▶ _To do_: When a record holds a picture, leave the picture out and copy everything else exactly.
==============================
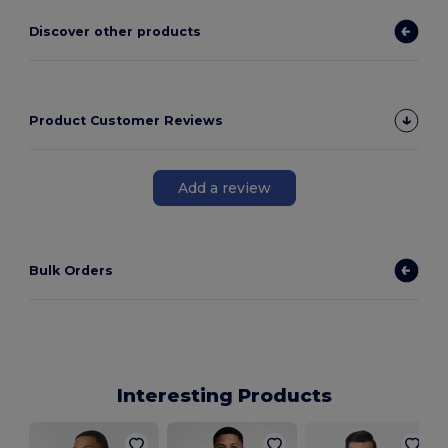
Discover other products
Product Customer Reviews
Add a review
Bulk Orders
Interesting Products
==============================
▶ _Completed task_:
Discover other products
Product Customer Reviews
Add a review
Bulk Orders
Interesting Products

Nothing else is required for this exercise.